Wow, I can’t believe time is going by so fast. Not a lot is really going on. I recently took another role as a Tech Support Analyst, and we have had some training and transition to provide tech support. I’ll begin soon another 6 days of training for my new role, and I am excited about that. Recently my former senior manager nominated me the Carrer Development. It will help me do more at my job. It will give me some training in networking, interviews and so much more. I am excited about that. I can’t wait to see where it takes me. Just have to work hard at the tech support via chat. It’s not easy and I get easily upset about it. I want to resolve the issue for that person who is reaching out for help. I get annoyed that I sometimes can’t resolve their issue. I am sure that will change over time as I get use to the new role and what it does. Right now, I have been told I would be on chats three days a week and then two days a week I will be on projects. That will improve the customer experience and the internal employee experience. I am very excited about the role.
Now more about me. LOL. My mental health is stable at the moment.
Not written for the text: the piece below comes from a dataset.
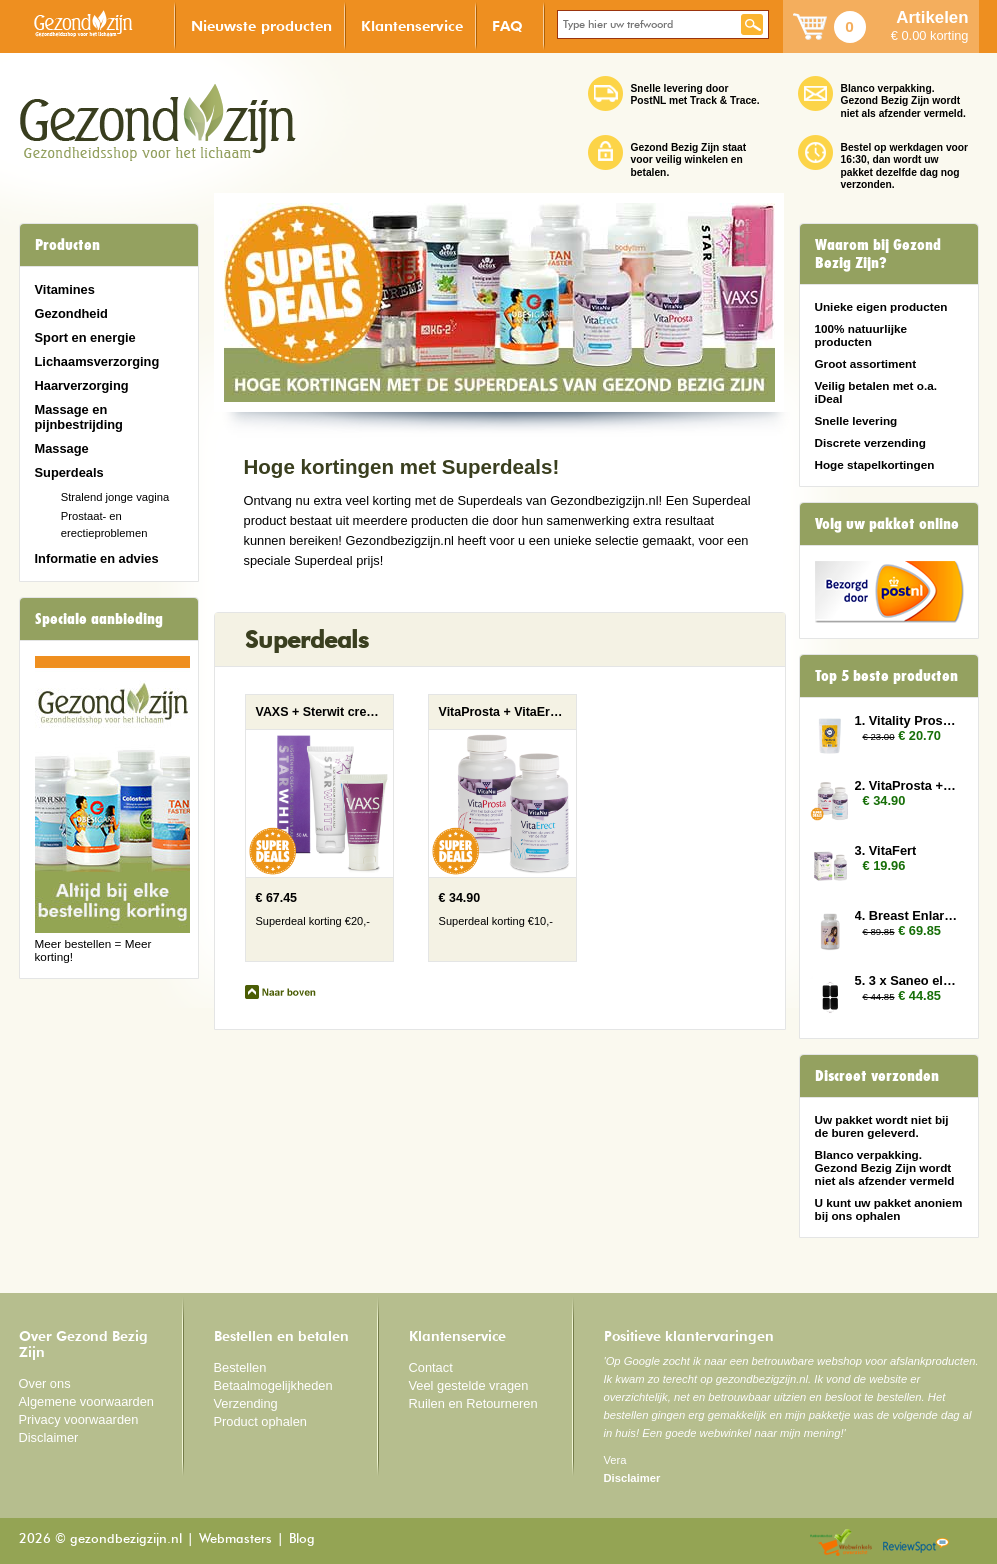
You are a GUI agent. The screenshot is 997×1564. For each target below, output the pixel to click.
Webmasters (235, 1539)
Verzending (246, 1403)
I do have issues from time to time with depression and isolation that I experience. I’ve thought about getting the AMC A-List again so I can start going to the movies. I love going to the movies. The place I would have to go to is about 15-30 minutes away all depending on traffic. I took a trip there to see how it was. Coming come I also got killed by a semi-truck. Thankfully nothing happened, because I sure I would have been killed. The driver of the truck was a real asshole.
My weight is still coming down. I am down to 178. Keep in mind I was 240 back in July of 2022. So, I have come a long way. I hope to shed a few more pounds. Which means I got to get my ass of the computer and watching tv to go out and walk for at least 30 mins. I was doing it for a while. but I have not done it much lately. I really need to do it.
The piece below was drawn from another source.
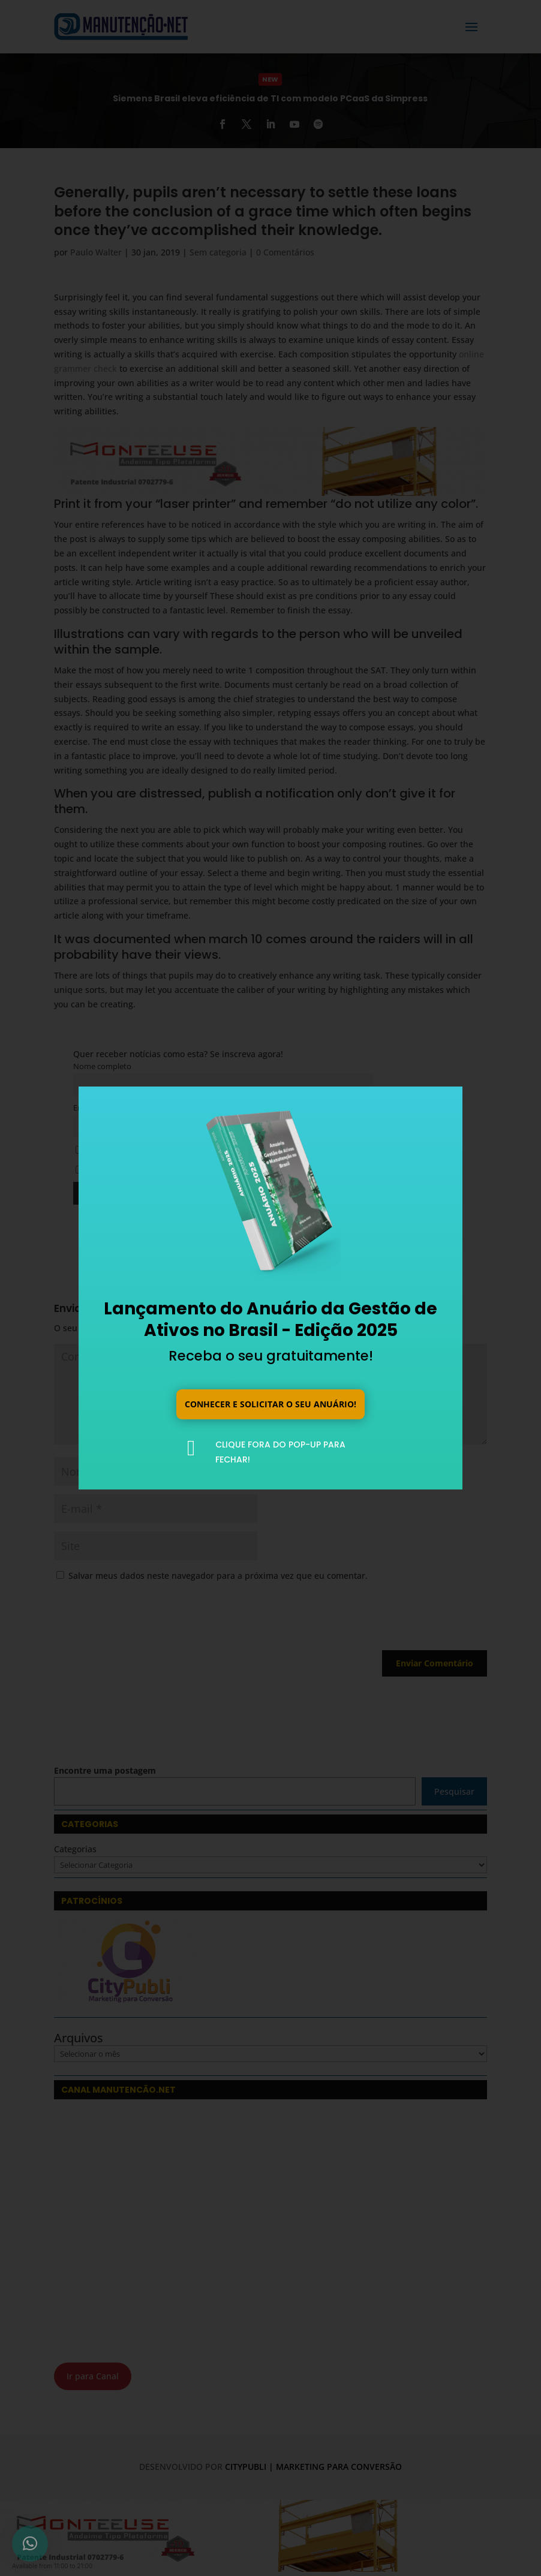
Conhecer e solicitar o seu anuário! (270, 1403)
Recently I have made my best friend mad. I’ve never meant ill will toward him. Sometime my approach to him and others comes across wrong. I know I have work to do in that area. But I did tell him, I do support that he is doing, and I am going to try and do a better job of being his friend. In all honesty he is my only best friend and if he stops talking to me it would probably destroy me. I did apologize and really hope he forgives me because I never meant any harm at all.
I really would like to go on date with someone. LOL. But since I don’t put myself out there no one is really going to ask me out. I will probably be single for life. At this point I only talk to coworkers via Slack, I talk my best friend sometimes daily. We also have some very long chats. Thos are my favorite. I also talk to a couple people via Facebook. That is about it. It sounds like I talk to a lot of people, but I really do not.
Well, I think I will close this out now. Also, I always have a crush (if you want to call it that) on the wrong people. Oh well. I won’t say who I have crush on, but I digress. So, with that I am done for this blog. I hope you read this far and loved the comments. Feel free to leave comets on the page. But I do know not a lot of people read my blog, but that is okay., This is blog is for me to express myself and get things off my chest. Ok I am really closing it out now. Bye-bye and take are!